■ **Items from a data source**
Start of Block
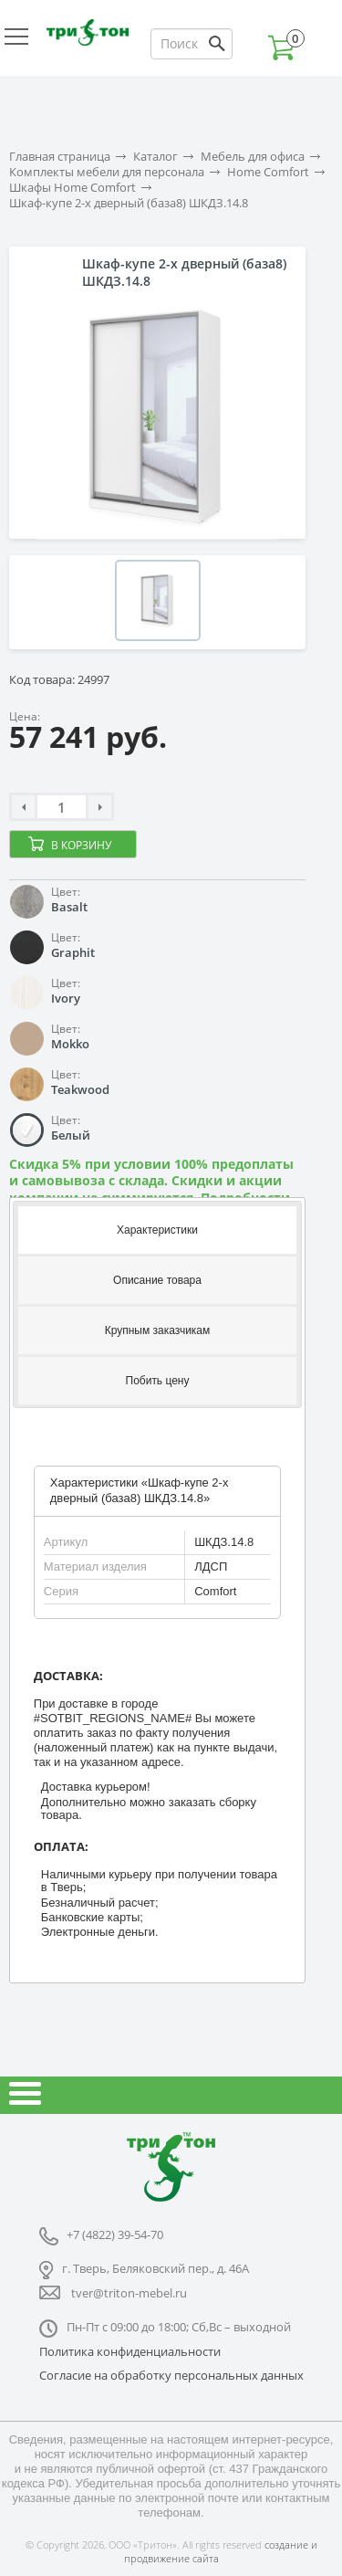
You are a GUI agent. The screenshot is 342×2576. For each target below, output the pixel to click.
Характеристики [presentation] (157, 1230)
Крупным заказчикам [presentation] (158, 1330)
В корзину (81, 845)
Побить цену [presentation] (158, 1380)
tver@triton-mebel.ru (129, 2293)
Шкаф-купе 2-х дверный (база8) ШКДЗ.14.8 (128, 203)
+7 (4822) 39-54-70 (115, 2234)
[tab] (157, 1229)
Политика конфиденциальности (130, 2351)
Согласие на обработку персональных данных (171, 2375)
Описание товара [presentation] (157, 1280)
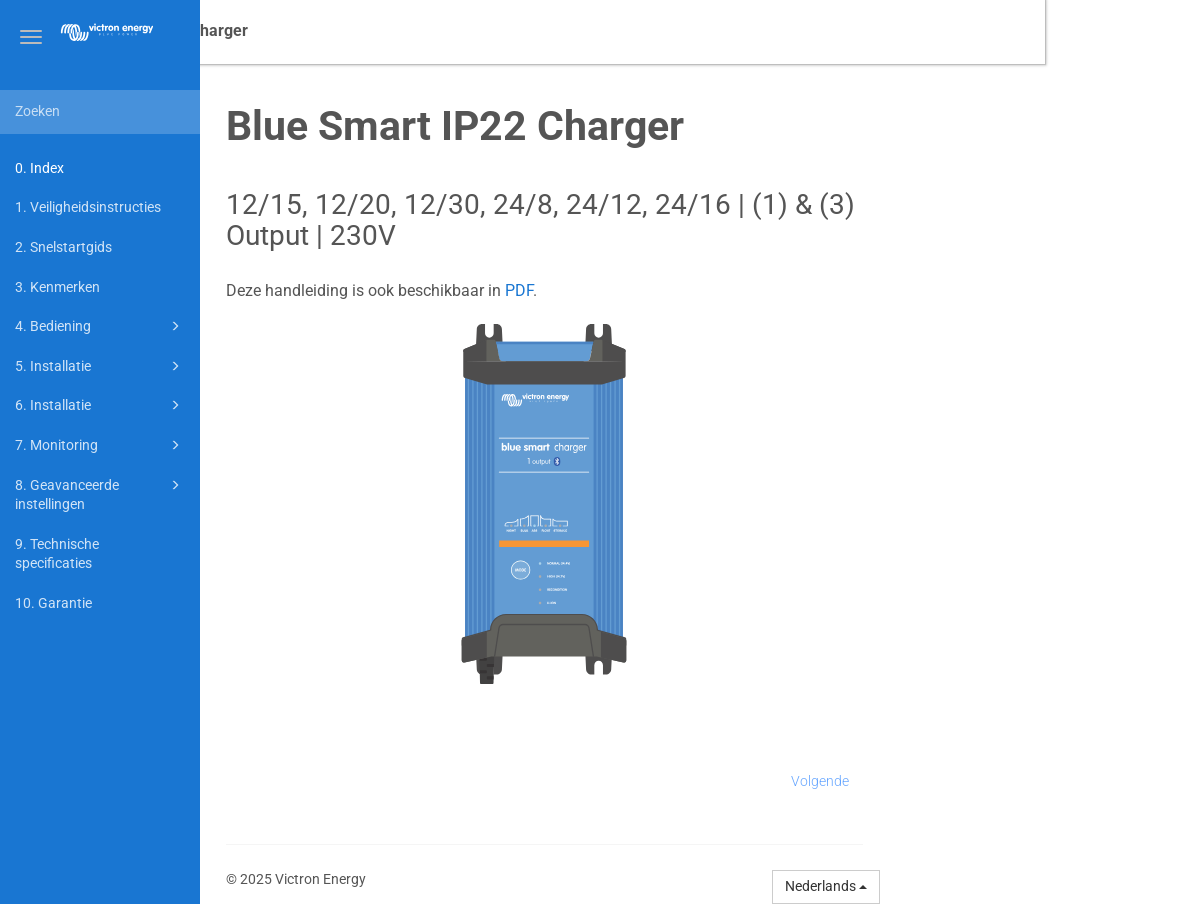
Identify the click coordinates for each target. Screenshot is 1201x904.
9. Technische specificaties (57, 554)
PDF (675, 290)
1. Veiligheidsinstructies (88, 207)
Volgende (976, 781)
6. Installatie (100, 405)
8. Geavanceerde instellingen (100, 493)
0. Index (39, 168)
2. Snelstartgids (63, 247)
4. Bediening (100, 326)
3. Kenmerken (57, 287)
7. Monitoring (100, 445)
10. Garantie (53, 603)
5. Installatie (100, 366)
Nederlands (982, 886)
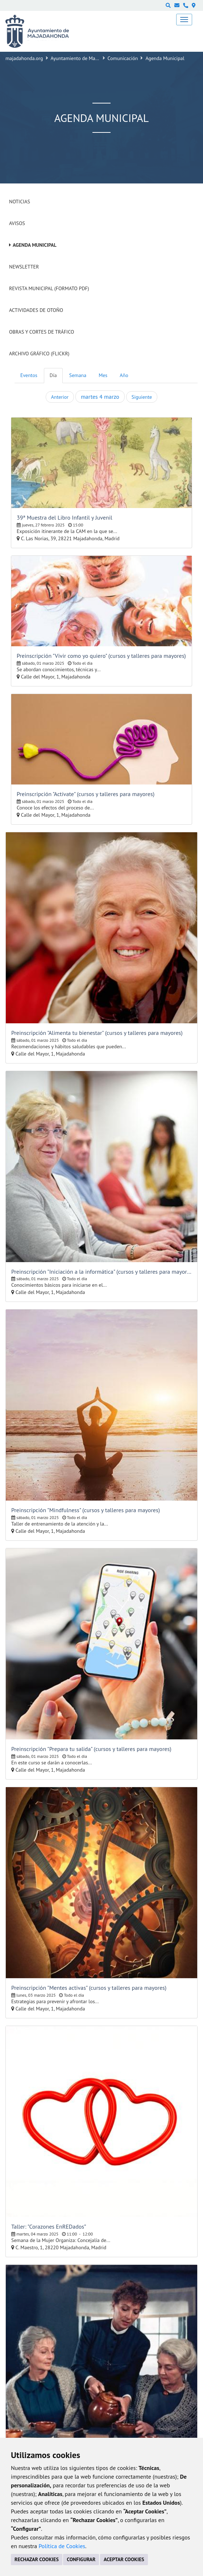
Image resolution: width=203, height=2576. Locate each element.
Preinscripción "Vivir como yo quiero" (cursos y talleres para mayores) (101, 655)
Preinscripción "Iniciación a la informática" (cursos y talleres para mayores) (101, 1271)
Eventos (28, 375)
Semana (77, 375)
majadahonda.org (24, 58)
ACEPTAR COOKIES (124, 2559)
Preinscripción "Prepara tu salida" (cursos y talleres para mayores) (91, 1748)
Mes (103, 375)
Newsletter (24, 266)
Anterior (60, 397)
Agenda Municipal (35, 245)
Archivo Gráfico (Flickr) (39, 353)
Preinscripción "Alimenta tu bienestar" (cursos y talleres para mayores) (97, 1032)
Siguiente (142, 397)
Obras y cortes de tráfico (41, 332)
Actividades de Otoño (36, 310)
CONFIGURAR (81, 2559)
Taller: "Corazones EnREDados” (48, 2226)
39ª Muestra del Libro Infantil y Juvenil (64, 517)
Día (53, 375)
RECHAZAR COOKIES (36, 2559)
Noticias (19, 201)
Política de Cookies (61, 2546)
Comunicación (123, 58)
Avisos (17, 223)
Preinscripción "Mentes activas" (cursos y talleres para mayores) (88, 1987)
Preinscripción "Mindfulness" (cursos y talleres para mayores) (85, 1510)
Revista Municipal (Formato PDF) (49, 288)
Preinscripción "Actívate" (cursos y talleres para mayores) (85, 794)
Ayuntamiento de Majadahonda (84, 58)
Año (124, 375)
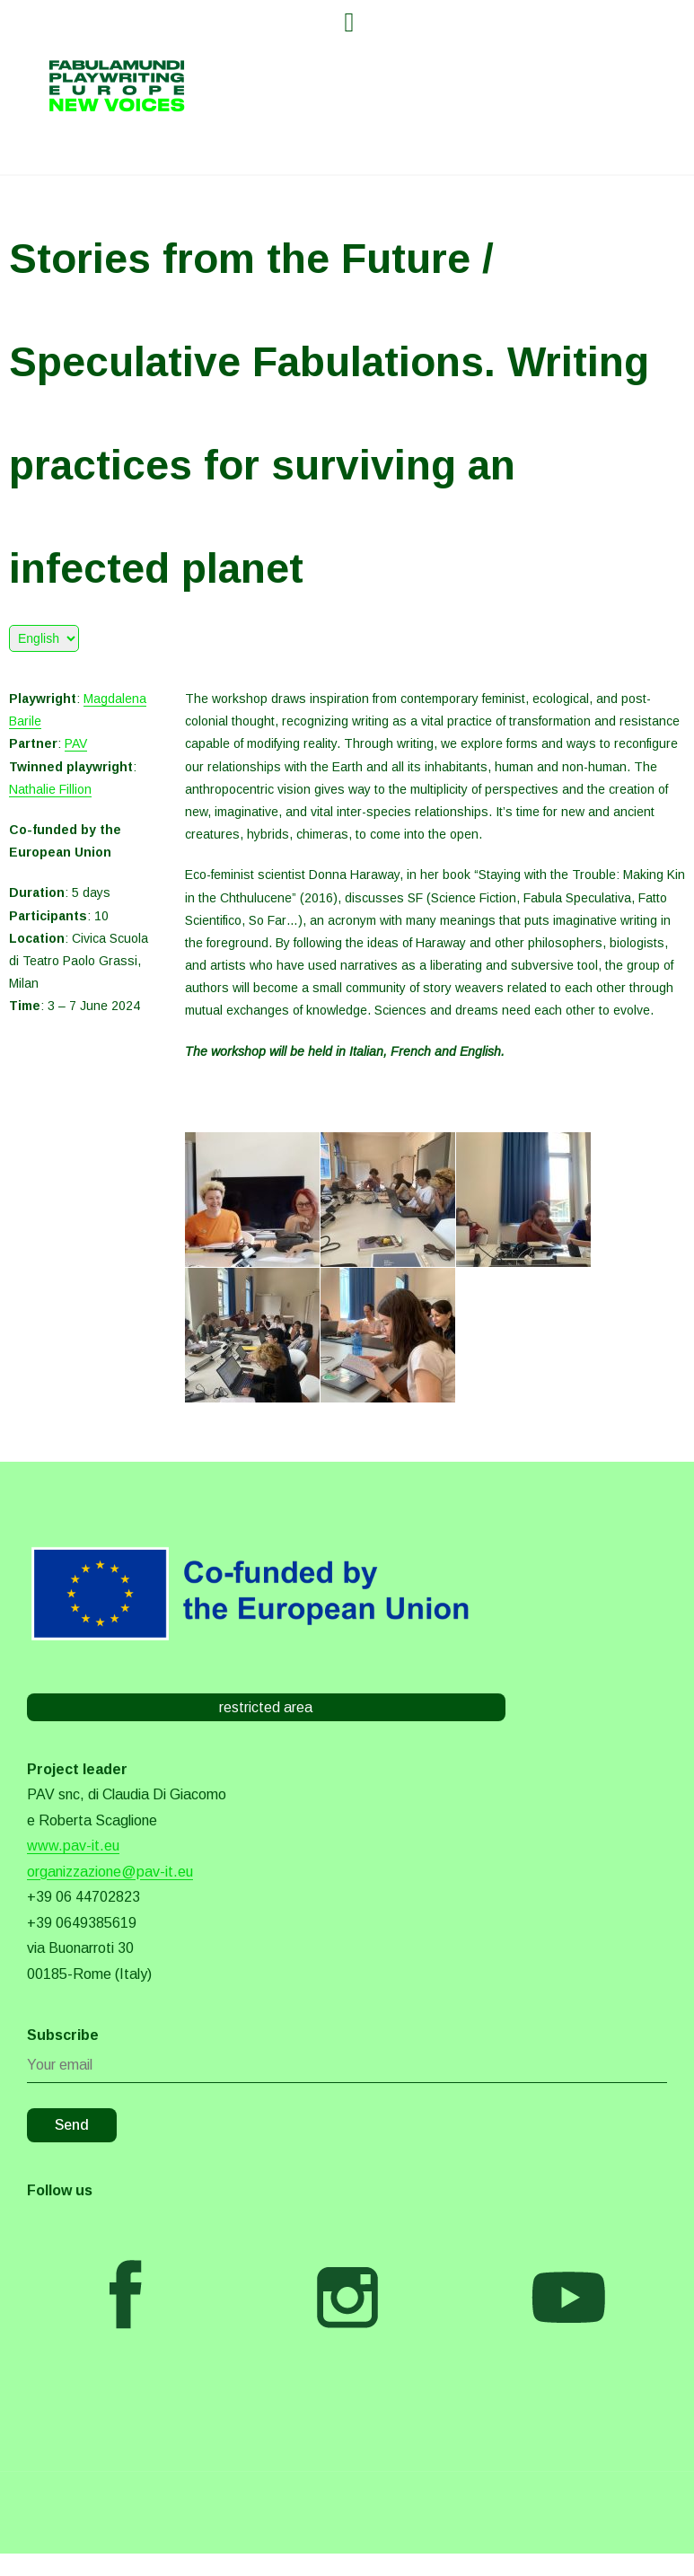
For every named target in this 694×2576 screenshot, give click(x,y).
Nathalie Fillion (50, 789)
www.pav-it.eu (73, 1845)
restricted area (265, 1707)
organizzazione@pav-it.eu (110, 1871)
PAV (76, 743)
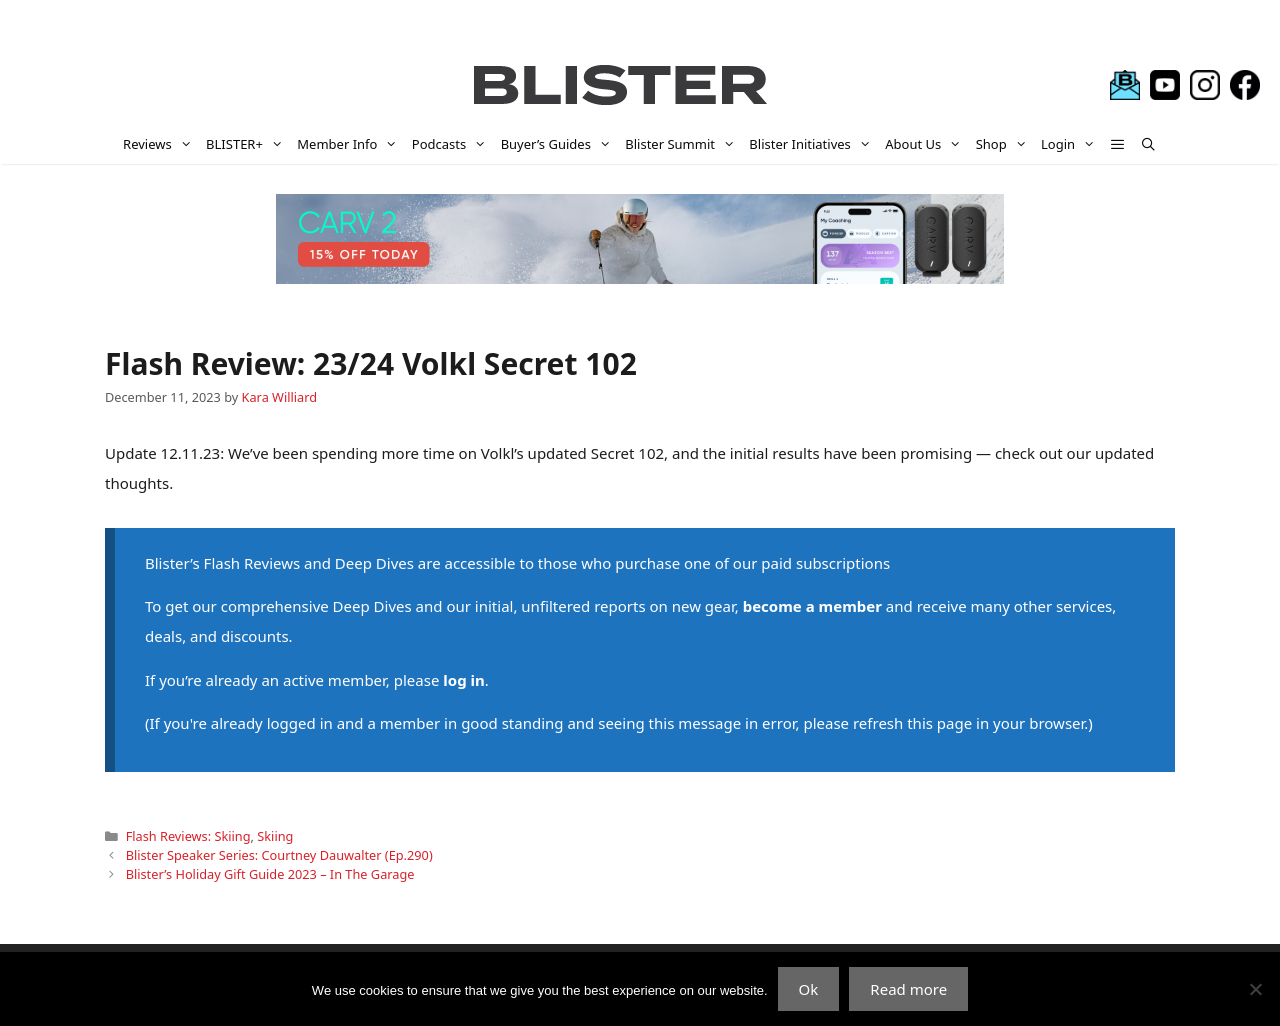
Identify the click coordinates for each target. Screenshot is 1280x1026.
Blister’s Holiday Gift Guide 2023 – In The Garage (270, 874)
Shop (1005, 144)
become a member (812, 606)
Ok (809, 989)
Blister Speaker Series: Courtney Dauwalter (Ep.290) (279, 855)
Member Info (351, 144)
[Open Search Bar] (1148, 144)
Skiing (275, 836)
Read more (908, 989)
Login (1071, 144)
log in (463, 680)
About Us (926, 144)
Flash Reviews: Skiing (188, 836)
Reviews (161, 144)
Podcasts (453, 144)
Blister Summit (683, 144)
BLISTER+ (248, 144)
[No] (1255, 989)
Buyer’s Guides (560, 144)
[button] (1118, 144)
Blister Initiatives (813, 144)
End of Block
■ **ASSIGNMENT**
A word-for-word copy of the records is needed, one that contains no pictures.

■ **TASK RESULT**
You are a GUI agent. The screenshot is 342×2576. For each target below, output the pixel to click.
Характеристики [presentation] (157, 1230)
Крупным заказчикам [presentation] (158, 1330)
В корзину (81, 845)
Побить цену [presentation] (158, 1380)
tver@triton-mebel.ru (129, 2293)
Шкаф-купе 2-х дверный (база8) ШКДЗ.14.8 (128, 203)
+7 (4822) 39-54-70 (115, 2234)
[tab] (157, 1229)
Политика конфиденциальности (130, 2351)
Согласие на обработку персональных данных (171, 2375)
Описание товара [presentation] (157, 1280)
Identify the click coordinates for each target. Screenshot is 1201x904.
9. Technische specificaties (57, 554)
PDF (675, 290)
1. Veiligheidsinstructies (88, 207)
Volgende (976, 781)
6. Installatie (100, 405)
8. Geavanceerde instellingen (100, 493)
0. Index (39, 168)
2. Snelstartgids (63, 247)
4. Bediening (100, 326)
3. Kenmerken (57, 287)
7. Monitoring (100, 445)
10. Garantie (53, 603)
5. Installatie (100, 366)
Nederlands (982, 886)
Image resolution: width=203, height=2576. Locate each element.
Preinscripción "Vivir como yo quiero" (cursos y talleres para mayores) (101, 655)
Preinscripción "Iniciación a la informática" (cursos y talleres para mayores) (101, 1271)
Eventos (28, 375)
Semana (77, 375)
majadahonda.org (24, 58)
ACEPTAR COOKIES (124, 2559)
Preinscripción "Prepara tu salida" (cursos y talleres para mayores) (91, 1748)
Mes (103, 375)
Newsletter (24, 266)
Anterior (60, 397)
Agenda Municipal (35, 245)
Archivo Gráfico (Flickr) (39, 353)
Preinscripción "Alimenta tu bienestar" (cursos y talleres para mayores) (97, 1032)
Siguiente (142, 397)
Obras y cortes de tráfico (41, 332)
Actividades de Otoño (36, 310)
CONFIGURAR (81, 2559)
Taller: "Corazones EnREDados” (48, 2226)
39ª Muestra del Libro Infantil y Juvenil (64, 517)
Día (53, 375)
RECHAZAR COOKIES (36, 2559)
Noticias (19, 201)
Política de Cookies (61, 2546)
Comunicación (123, 58)
Avisos (17, 223)
Preinscripción "Mentes activas" (cursos y talleres para mayores) (88, 1987)
Preinscripción "Mindfulness" (cursos y talleres para mayores) (85, 1510)
Revista Municipal (Formato PDF) (49, 288)
Preinscripción "Actívate" (cursos y talleres para mayores) (85, 794)
Ayuntamiento de Majadahonda (84, 58)
Año (124, 375)
For every named target in this 694×2576 screenshot, give click(x,y).
Nathalie Fillion (50, 789)
www.pav-it.eu (73, 1845)
restricted area (265, 1707)
organizzazione@pav-it.eu (110, 1871)
PAV (76, 743)
Identify the click coordinates for each target. Screenshot is 1280x1026.
Blister’s Holiday Gift Guide 2023 – In The Garage (270, 874)
Shop (1005, 144)
become a member (812, 606)
Ok (809, 989)
Blister Speaker Series: Courtney Dauwalter (Ep.290) (279, 855)
Member Info (351, 144)
[Open Search Bar] (1148, 144)
Skiing (275, 836)
Read more (908, 989)
Login (1071, 144)
log in (463, 680)
About Us (926, 144)
Flash Reviews: Skiing (188, 836)
Reviews (161, 144)
Podcasts (453, 144)
Blister Summit (683, 144)
BLISTER+ (248, 144)
[No] (1255, 989)
Buyer’s Guides (560, 144)
[button] (1118, 144)
Blister Initiatives (813, 144)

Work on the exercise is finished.